For this exercise, copy exactly every line from the one holding "Segment: **right iliac" through the end of the data, both included. Omit pictures.

:: DATA SUPPLIED ::

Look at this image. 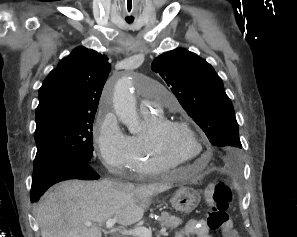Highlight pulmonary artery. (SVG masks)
<instances>
[{"label": "pulmonary artery", "mask_w": 297, "mask_h": 237, "mask_svg": "<svg viewBox=\"0 0 297 237\" xmlns=\"http://www.w3.org/2000/svg\"><path fill=\"white\" fill-rule=\"evenodd\" d=\"M151 107L152 108L166 107L170 109H175L177 107V101L173 97V95L169 92H165L164 94L156 93L153 99L149 100L147 103H144L141 106V111L147 112Z\"/></svg>", "instance_id": "obj_1"}]
</instances>
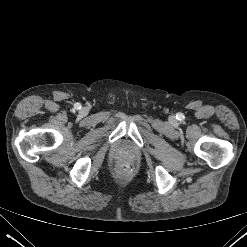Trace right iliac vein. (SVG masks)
Returning a JSON list of instances; mask_svg holds the SVG:
<instances>
[{
  "instance_id": "63e3f726",
  "label": "right iliac vein",
  "mask_w": 247,
  "mask_h": 247,
  "mask_svg": "<svg viewBox=\"0 0 247 247\" xmlns=\"http://www.w3.org/2000/svg\"><path fill=\"white\" fill-rule=\"evenodd\" d=\"M81 114H86V110L85 109H82L81 110Z\"/></svg>"
}]
</instances>
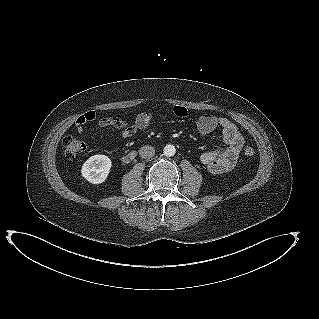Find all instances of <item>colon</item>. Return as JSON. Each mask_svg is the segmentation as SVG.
<instances>
[{"mask_svg": "<svg viewBox=\"0 0 319 319\" xmlns=\"http://www.w3.org/2000/svg\"><path fill=\"white\" fill-rule=\"evenodd\" d=\"M94 118L92 112L86 113L81 116L77 122L85 124ZM64 154L67 158H74L86 150V144L78 139L75 135H68L63 139ZM244 157L251 160L255 157L256 152L253 147L246 146L243 151Z\"/></svg>", "mask_w": 319, "mask_h": 319, "instance_id": "obj_1", "label": "colon"}]
</instances>
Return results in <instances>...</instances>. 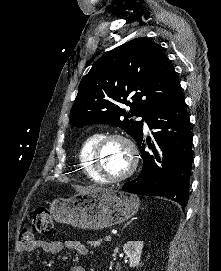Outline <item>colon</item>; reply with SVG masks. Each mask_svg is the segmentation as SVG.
<instances>
[{"mask_svg": "<svg viewBox=\"0 0 221 271\" xmlns=\"http://www.w3.org/2000/svg\"><path fill=\"white\" fill-rule=\"evenodd\" d=\"M53 230V222L46 208H37L31 222L25 226L20 234L24 243L34 240L35 235L50 234Z\"/></svg>", "mask_w": 221, "mask_h": 271, "instance_id": "5ec220e1", "label": "colon"}]
</instances>
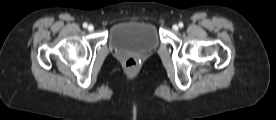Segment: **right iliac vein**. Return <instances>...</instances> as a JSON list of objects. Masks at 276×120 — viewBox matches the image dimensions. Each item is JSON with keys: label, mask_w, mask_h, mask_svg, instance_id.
Segmentation results:
<instances>
[{"label": "right iliac vein", "mask_w": 276, "mask_h": 120, "mask_svg": "<svg viewBox=\"0 0 276 120\" xmlns=\"http://www.w3.org/2000/svg\"><path fill=\"white\" fill-rule=\"evenodd\" d=\"M94 30V26L93 25H89L88 26V31L92 32Z\"/></svg>", "instance_id": "obj_1"}]
</instances>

:::

ANSWER TO THIS EXERCISE:
Segment: **right iliac vein**. Return <instances>...</instances> as a JSON list of objects. Masks at 276×120 — viewBox matches the image dimensions. Each item is JSON with keys: label, mask_w, mask_h, mask_svg, instance_id.
Segmentation results:
<instances>
[{"label": "right iliac vein", "mask_w": 276, "mask_h": 120, "mask_svg": "<svg viewBox=\"0 0 276 120\" xmlns=\"http://www.w3.org/2000/svg\"><path fill=\"white\" fill-rule=\"evenodd\" d=\"M94 30V26L93 25H89L88 26V31L92 32Z\"/></svg>", "instance_id": "obj_1"}]
</instances>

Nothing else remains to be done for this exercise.